To determine the order, we can calculate the total kinetic energy for each object using the following steps:
Step 1: Calculate the translational kinetic energy
The translational kinetic energy can be calculated using the formula:
KE_trans = (1/2) * M * v^2
Where:
- M is the mass of the object
- v is the velocity of the object
Since all the masses start from rest and have the same height, their velocities will be the same. Therefore, we can compare their translational kinetic energies by comparing their masses (M).
Step 2: Calculate the rotational kinetic energy
The rotational kinetic energy can be calculated using the formula mentioned earlier:
KE_rot = (1/2) * I * ω^2
Where:
- I is the moment of inertia of the object
- ω is the angular velocity of the object
Since the objects start from rest, their angular velocities will be equal. We can compare their rotational kinetic energies by comparing their moments of inertia (I).
Step 3: Calculate the total kinetic energy
The total kinetic energy is the sum of the translational and rotational kinetic energies:
KE_total = KE_trans + KE_rot
By comparing the total kinetic energies for each object, we can determine their order of arrival at the bottom. The object with the lowest total kinetic energy will arrive first, and the one with the highest total kinetic energy will arrive last.
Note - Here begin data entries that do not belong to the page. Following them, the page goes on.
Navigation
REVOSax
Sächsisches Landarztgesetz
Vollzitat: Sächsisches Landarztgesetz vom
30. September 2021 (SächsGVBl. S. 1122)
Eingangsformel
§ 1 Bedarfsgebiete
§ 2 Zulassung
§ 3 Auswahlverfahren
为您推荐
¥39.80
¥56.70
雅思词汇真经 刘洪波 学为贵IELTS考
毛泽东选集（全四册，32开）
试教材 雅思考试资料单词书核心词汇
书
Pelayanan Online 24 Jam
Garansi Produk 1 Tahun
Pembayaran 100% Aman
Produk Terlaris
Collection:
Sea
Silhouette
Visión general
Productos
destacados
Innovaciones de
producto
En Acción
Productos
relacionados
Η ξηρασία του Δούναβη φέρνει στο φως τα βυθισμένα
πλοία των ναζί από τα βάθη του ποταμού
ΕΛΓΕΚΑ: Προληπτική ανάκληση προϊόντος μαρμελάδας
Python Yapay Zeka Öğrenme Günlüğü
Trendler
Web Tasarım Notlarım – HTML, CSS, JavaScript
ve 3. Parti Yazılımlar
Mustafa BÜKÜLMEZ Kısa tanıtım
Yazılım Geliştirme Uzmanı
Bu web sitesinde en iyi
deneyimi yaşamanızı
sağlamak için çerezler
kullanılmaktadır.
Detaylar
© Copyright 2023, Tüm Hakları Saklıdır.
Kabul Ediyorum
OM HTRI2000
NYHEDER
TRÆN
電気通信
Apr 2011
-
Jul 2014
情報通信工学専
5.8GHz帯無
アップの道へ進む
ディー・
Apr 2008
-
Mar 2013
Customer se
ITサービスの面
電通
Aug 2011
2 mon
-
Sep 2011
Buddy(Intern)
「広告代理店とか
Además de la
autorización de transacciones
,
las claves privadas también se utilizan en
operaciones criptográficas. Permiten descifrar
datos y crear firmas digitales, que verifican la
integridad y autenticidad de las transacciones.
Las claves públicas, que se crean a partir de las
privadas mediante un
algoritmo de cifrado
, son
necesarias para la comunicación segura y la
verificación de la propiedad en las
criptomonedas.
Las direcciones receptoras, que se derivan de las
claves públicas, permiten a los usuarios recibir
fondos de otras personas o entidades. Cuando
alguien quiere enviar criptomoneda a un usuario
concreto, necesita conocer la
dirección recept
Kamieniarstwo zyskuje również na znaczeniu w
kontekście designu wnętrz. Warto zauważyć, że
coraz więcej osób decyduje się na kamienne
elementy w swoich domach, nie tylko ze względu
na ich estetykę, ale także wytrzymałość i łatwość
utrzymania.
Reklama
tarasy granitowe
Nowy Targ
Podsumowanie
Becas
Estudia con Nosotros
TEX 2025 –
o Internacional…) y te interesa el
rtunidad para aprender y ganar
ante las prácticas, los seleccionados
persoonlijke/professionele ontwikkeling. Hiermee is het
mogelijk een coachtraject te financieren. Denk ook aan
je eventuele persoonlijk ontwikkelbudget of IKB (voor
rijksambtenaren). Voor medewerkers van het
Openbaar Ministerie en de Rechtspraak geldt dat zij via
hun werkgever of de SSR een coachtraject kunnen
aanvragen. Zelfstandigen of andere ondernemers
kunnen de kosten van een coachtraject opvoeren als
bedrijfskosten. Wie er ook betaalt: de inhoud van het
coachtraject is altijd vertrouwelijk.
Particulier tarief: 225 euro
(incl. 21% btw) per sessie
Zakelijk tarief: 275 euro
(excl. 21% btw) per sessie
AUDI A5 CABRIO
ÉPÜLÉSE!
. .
Now, let's calculate the total kinetic energies for each object and determine their order of arrival at the bottom of the inclined plane:
(a) Icm = 935 g*cm^2, M = 44 g
(b) Icm = 1046 g*cm^2, M = 50 g
(c) Icm = 1232 g*cm^2, M = 53 g
(d) Icm = 755 g*cm^2, M = 53 g
(e) Icm = 975 g*cm^2, M = 47 g
To perform the calculations, we need to convert the moments of inertia from g*cm^2 to kg*m^2. We also need to convert the masses from grams to kilograms.
Icm(a) = 935 g*cm^2 = 935 * 10^-7 kg*m^2
M(a) = 44 g = 44 * 10^-3 kg
Icm(b) = 1046 g*cm^2 = 1046 * 10^-7 kg*m^2
M(b) = 50 g = 50 * 10^-3 kg
Icm(c) = 1232 g*cm^2 = 1232 * 10^-7 kg*m^2
M(c) = 53 g = 53 * 10^-3 kg
Icm(d) = 755 g*cm^2 = 755 * 10^-7 kg*m^2
M(d) = 53 g = 53 * 10^-3 kg
Icm(e) = 975 g*cm^2 = 975 * 10^-7 kg*m^2
M(e) = 47 g = 47 * 10^-3 kg
Now, we can calculate the total kinetic energies using the formulas mentioned earlier:
TotalKineticEnergy(a) = KE_trans(a) + KE_rot(a)
TotalKineticEnergy(b) = KE_trans(b) + KE_rot(b)
TotalKineticEnergy(c) = KE_trans(c) + KE_rot(c)
TotalKineticEnergy(d) = KE_trans(d) + KE_rot(d)
TotalKineticEnergy(e) = KE_trans(e) + KE_rot(e)
Comparing the total kinetic energies of the objects will provide us with the order of arrival at the bottom of the inclined plane.